Kolektif hafızamızı yıkmaya çalışanlar şimdi de halk sağlığını hiçe sayıyor
Konuya ilişkin açıklama yapan Mimarlar Odası Ankara Şube Başkanı Tezcan Karakuş Candan, “Cumhuriyet ideolojisinin modern mimarlık yapısını yıkarak kolektif hafızamızı yıkmaya çalışanlar şimdi de halk sağlığını hiçe sayıyorlar. Türkiye mimarlık tarihinin 1950’li yıllarda tasarlanmış en önemli eserlerinden birisidir. Kolektif hafızamızda büyük önemi olan DSİ binasının korunması için Koruma Kurulu’na başvurmuştuk, kurul tescil talebimizi reddetti ve bu süreç yargıya taşındı. Yargı süreci devam ederken bina yıkılmaya başladı. Yıkım sürecinde ise toz ve gürültü nedeniyle halk sağlığı hiçe sayılıyor. Konunun takipçisi olacağız.”

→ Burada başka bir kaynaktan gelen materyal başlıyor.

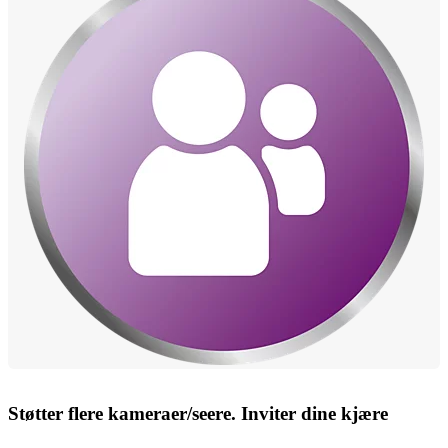
Støtter flere kameraer/seere. Inviter dine kjære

DSİ binasının yıkımının Türkiye’nin ve Ankara’nın mimarlık tarihine ve belleğine büyük zarar vereceğini belirten Candan, tarihi bina hakkında şu bilgiyi verdi: “Enver Tokay, Behruz Çinici ve Teoman Doruk tarafından tasarlanan bina için 1959 yılında başlanan inşaat 1970 yılında tamamlanmış ve söz konusu bina Türkiye mimarlık tarihinin 1950’li yıllarda tasarlanmış en önemli eserlerinden birisi olarak kabul edilmiştir. DSİ binası mimarlık tarihindeki yerini almıştır. DSİ binası yıkımıyla, mimarlık tarihi, Başkent Ankara’nın kentsel kültürü ve kimliği büyük yara almıştır.”